Today the United States Supreme Court heard oral argument on the question of whether “Foreign-Cubed” securities class actions — private actions brought on behalf of foreign purchasers of the securities of foreign companies on foreign exchanges — may be litigated in United States courts.

The “extraterritorial” reach of the federal securities laws is the central focus of Morrison v. National Australia Bank, No. 08-1191. Morrison is the third in a series of fairly recent Supreme Court cases reviewing the extraterritorial application of federal statutes, following the Court’s consideration of the reach of antitrust law in F. Hoffmann-LaRoche Ltd. v. Empagran S.A., 542 U.S. 155 (2004), and patent law in Microsoft v. AT&T Corp., 550 U.S. 437 (2007). In Empagran (a unanimous decision) and Microsoft (an 8-to-1 decision), the Court concluded that the extraterritorial scope of the federal antitrust and patent statutes was a matter for Congress to decide. In the face of statutes that were ambiguous or silent on the issue, the Court applied a “presumption that United States law governs domestically but does not rule the world.”

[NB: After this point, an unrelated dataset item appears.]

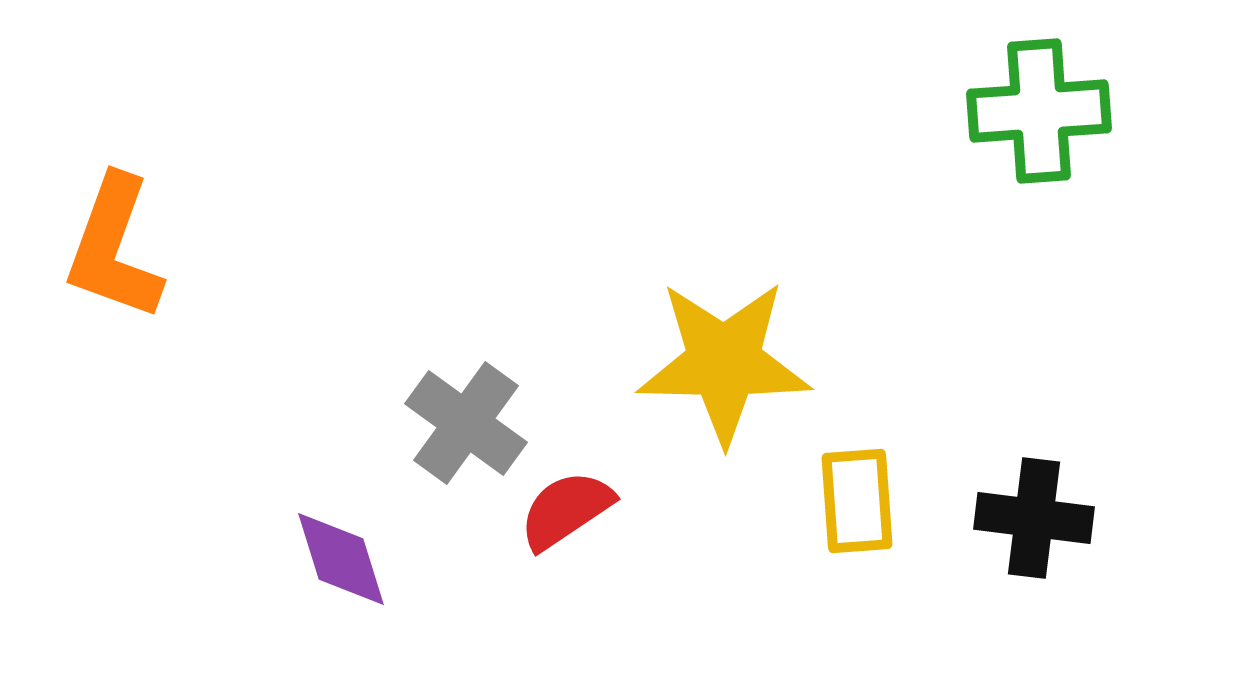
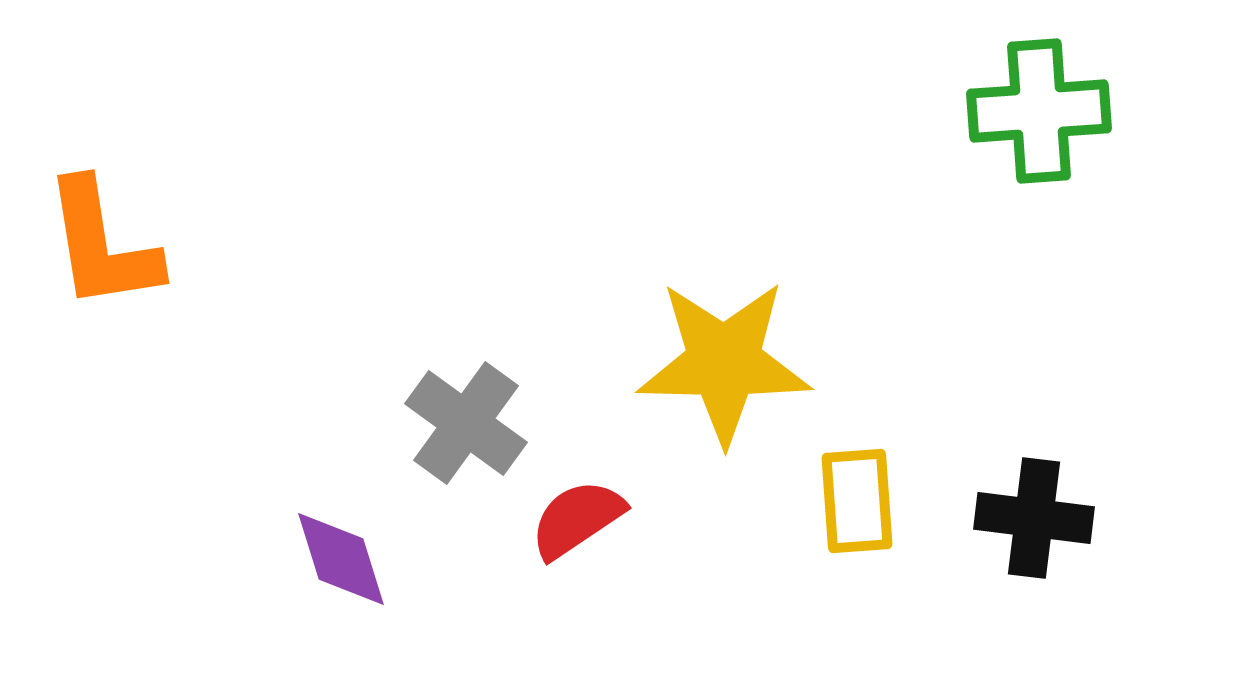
orange L-shape: moved 12 px left, 3 px up; rotated 29 degrees counterclockwise
red semicircle: moved 11 px right, 9 px down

The lower federal courts have long acknowledged that Section 10(b) of the Securities Exchange Act of 1934 (“Exchange Act”) “is silent as to its extraterritorial application.” Rather than limit the scope of the statute to the United States, courts, starting with the Second Circuit in 1975, have instead applied their “best judgment as to what Congress would have wished if these problems had occurred to it,” and surmised that Congress did not intend “to allow the United States to be used as a base for manufacturing fraudulent security devices for export, even when these are peddled only to foreigners.”

The result was a “conduct” test for extraterritoriality, under which a Foreign-Cubed purchaser has a right of action where the foreign issuer’s “acts (or culpable failures to act) within the United States directly caused [his] losses.” In creating this test, the Second Circuit “freely acknowledge[d] that if we were asked to point to language in the statutes, or even in the legislative history, that compelled these conclusions, we would be unable to respond.” See IIT v. Vencap, Ltd., 519 F.2d 1001 (2d Cir. 1975); Bersch v. Drexel Firestone, Inc., 519 F.2d 974 (2d Cir. 1975).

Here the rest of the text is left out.